NORWALK, Conn. — Arthur Goldblatt has passed away at age 87.
“I’m so saddened to hear of his passing. I’ve known Art for a very long time. He is the founder of the Grassroots Tennis and Education program that has helped so many young boys and girls in our city,” Mayor Harry Rilling said. “Each of the participants of the program graduated from high school with hundreds going on to college, many in scholarships. He was a great man who gave so much to the young people of our community.”
Goldblatt leaves behind his wife of 51 years, Ann Goldblatt, and two sons, Alan and Ben.
The burial will be small and private, Alan Goldblatt said. Shiva will be Wednesday on Zoom; here is the link.
“If people want, we can hopefully at some point in the future do an in-person large celebration. Maybe on some anniversary of Grass Roots Tennis beginning,” Alan Goldblatt said.
Goldblatt, a Yale-educated lawyer, was called “a Connecticut saint” by Alex Seaver in a Tennis.com article. Seaver, co-founder of the Connecticut Alliance for Tennis & Education (CATE), called Goldblatt “a very humble, elegant guy who never wants credit,” and said, “He’s inspired all of us.”
Goldblatt founded Grassroots Tennis in 1995, according to his LinkedIn page. It’s a “youth development nonprofit organization that uses the sport of tennis to engage youth in holistic out-of-school time programming,” the organization states on its website.
“This free, year-round program combines tennis instruction with academic support and character development,” Grassroots states. “Grassroots is a chapter of the USTA National Junior Tennis and Learning network. Grassroots serves over 250 children each year ages 5 to 18 with a relationship-first approach that brings together children and their families with dedicated volunteers and caring staff.”
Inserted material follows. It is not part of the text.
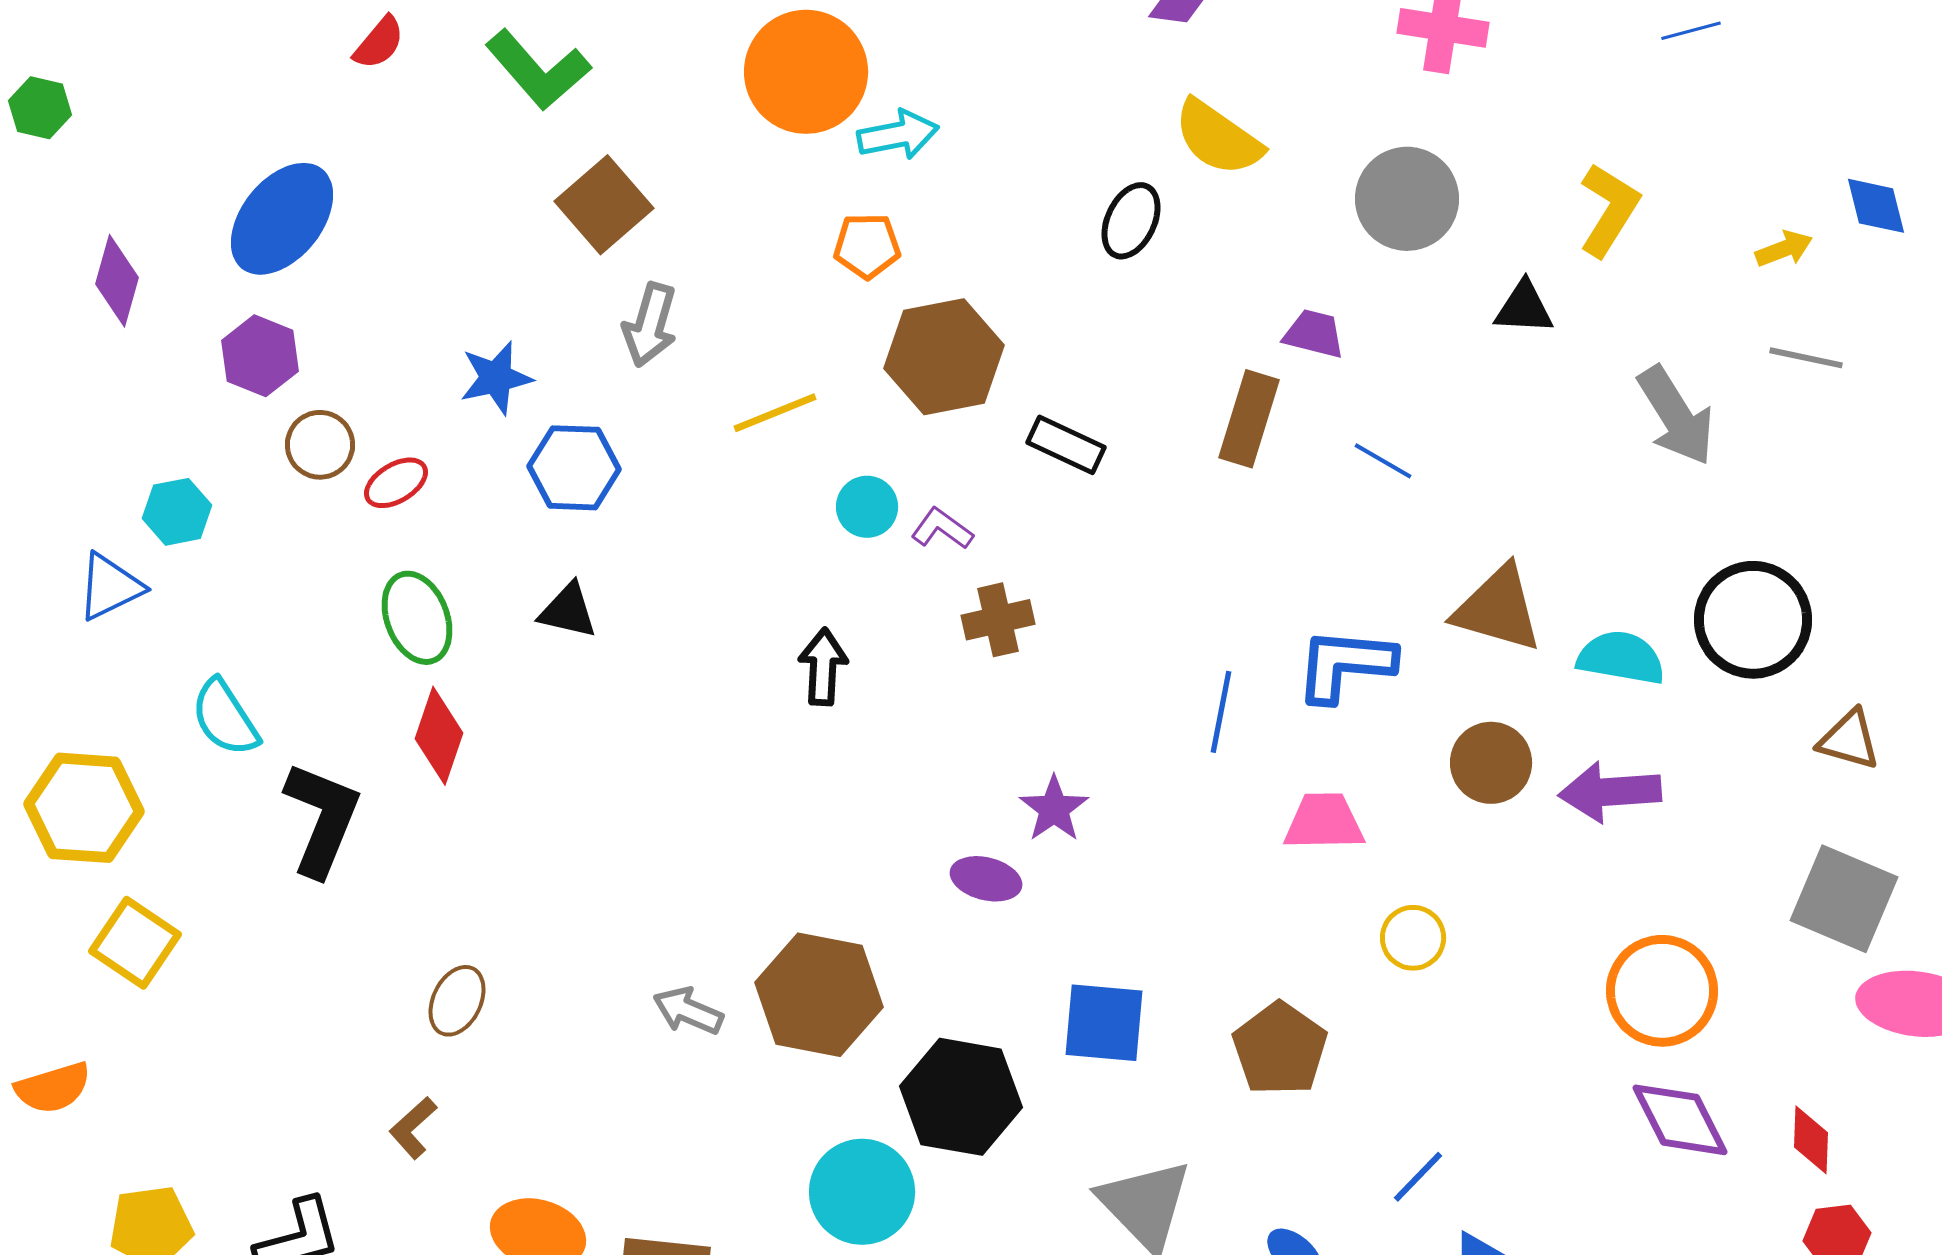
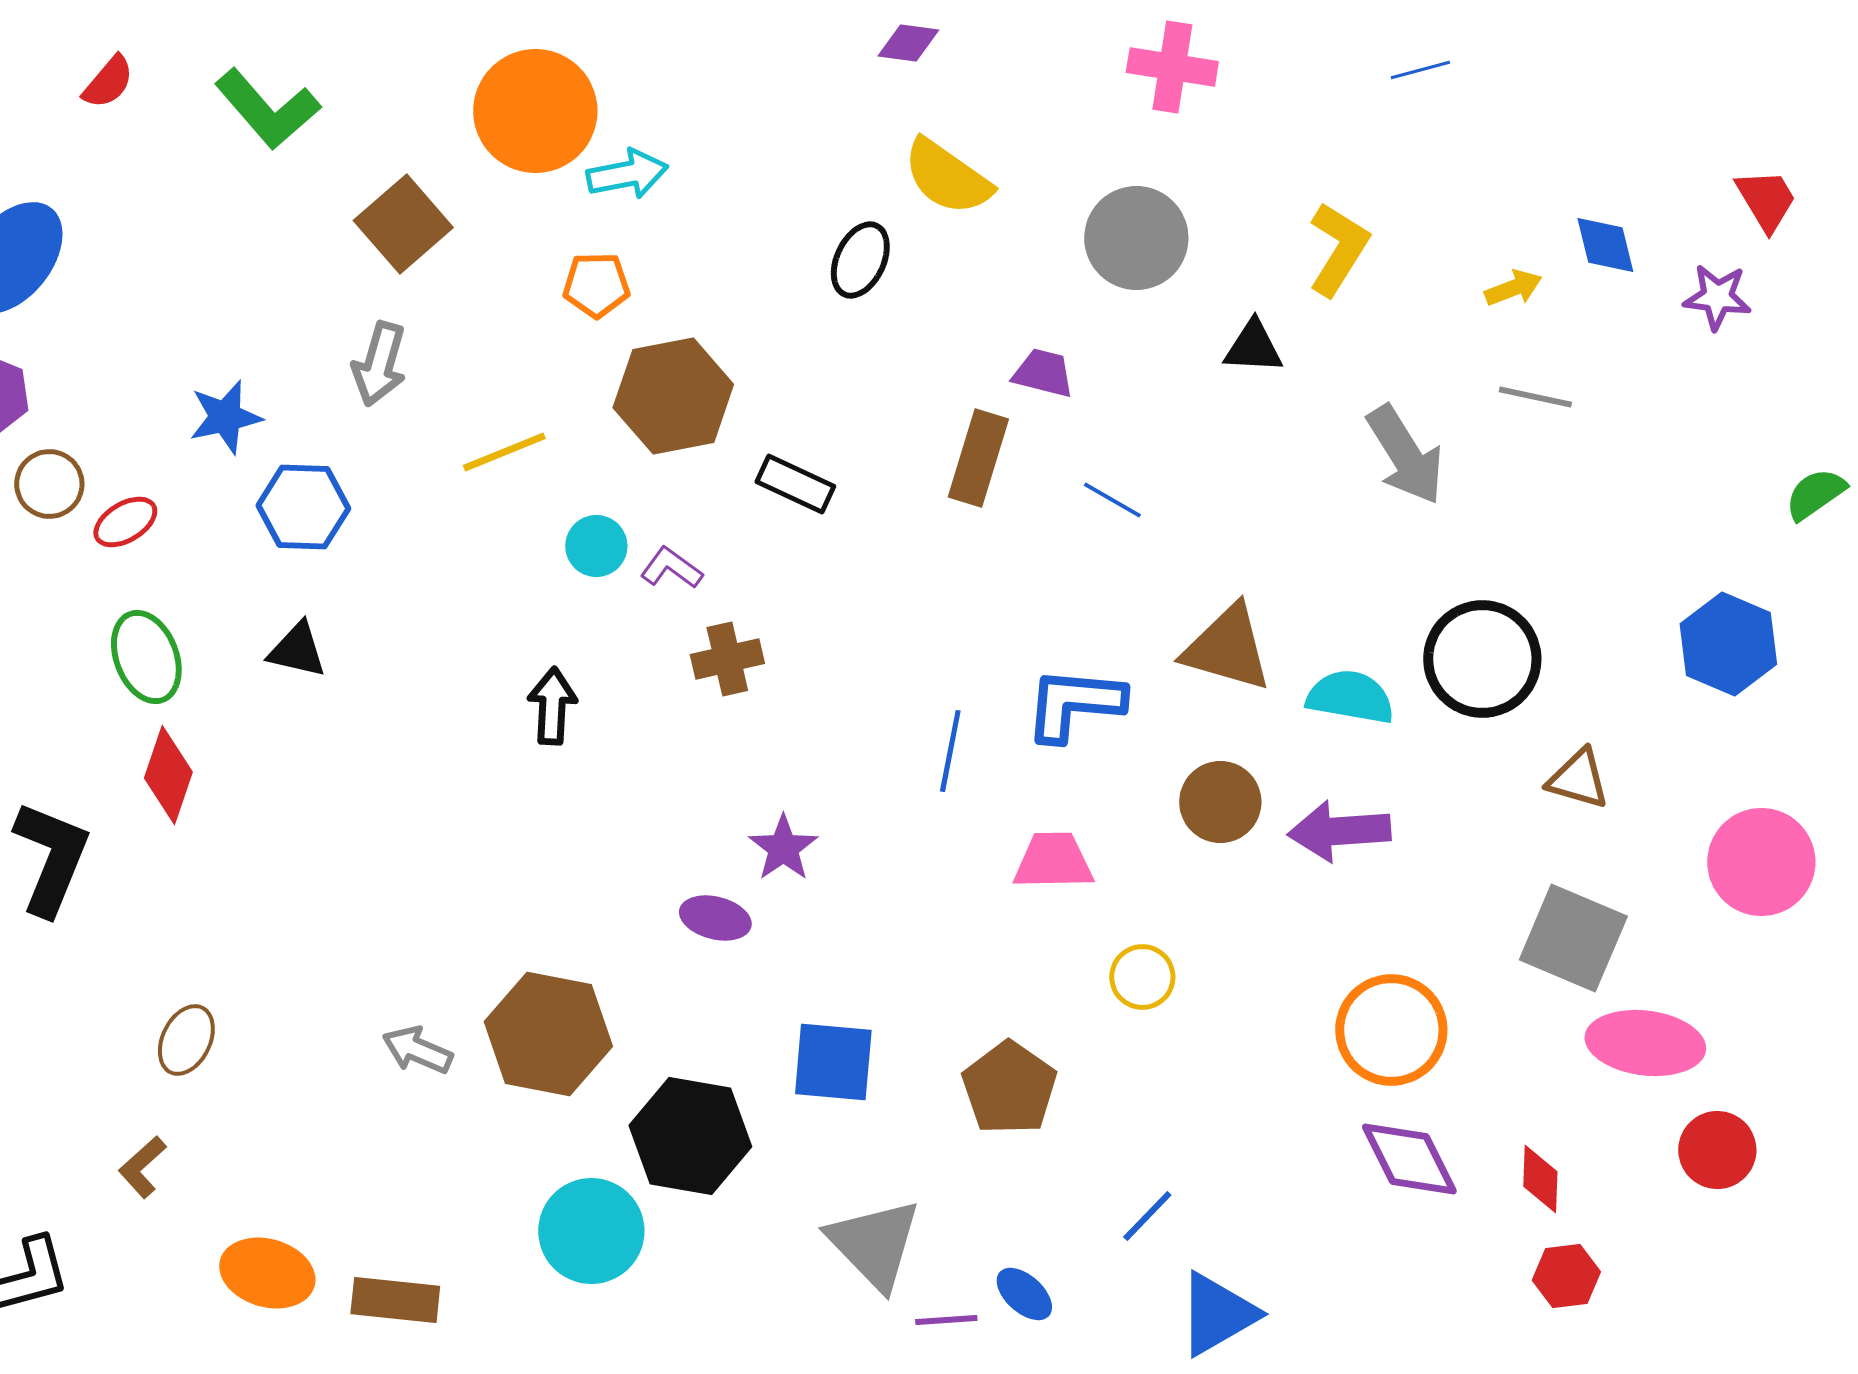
brown square: (604, 205) -> (403, 224), moved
A 2015 Connecticut Magazine story quotes Goldblatt as saying, “I know how much being a capable tennis player has done for me by way of health, social contacts, and general satisfaction. I wanted to see if I could use tennis to do the same for kids from low-income, often one-parent families.”
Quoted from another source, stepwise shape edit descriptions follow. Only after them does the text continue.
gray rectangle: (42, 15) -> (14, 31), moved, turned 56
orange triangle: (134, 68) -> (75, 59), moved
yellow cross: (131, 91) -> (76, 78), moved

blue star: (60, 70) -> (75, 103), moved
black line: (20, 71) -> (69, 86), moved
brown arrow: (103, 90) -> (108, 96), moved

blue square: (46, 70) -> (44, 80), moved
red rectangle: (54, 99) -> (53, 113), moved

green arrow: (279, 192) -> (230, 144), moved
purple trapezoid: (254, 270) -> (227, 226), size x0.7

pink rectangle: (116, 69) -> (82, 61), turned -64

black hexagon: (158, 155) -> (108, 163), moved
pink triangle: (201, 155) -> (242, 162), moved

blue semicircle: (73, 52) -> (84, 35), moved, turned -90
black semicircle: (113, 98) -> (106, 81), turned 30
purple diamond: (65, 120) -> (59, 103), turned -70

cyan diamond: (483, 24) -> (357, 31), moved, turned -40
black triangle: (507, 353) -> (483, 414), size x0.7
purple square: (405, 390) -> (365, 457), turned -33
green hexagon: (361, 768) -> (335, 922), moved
Goldblatt worked in Washington D.C. for a few years after college and then served in the Peace Corps, Ann Goldblatt said. He returned to Norwalk and settled down because of his friendship with former Norwalk Mayor Bill Collins.
Goldblatt served as Norwalk Corporation Counsel from 1977-80, according to Collins, who described him as his best friend. They served as best man at each other’s weddings.
Collins said, “He brought a sense of social values to the city government, which spread around to other people. I think it changed the nature, a bit, of the way we did things.”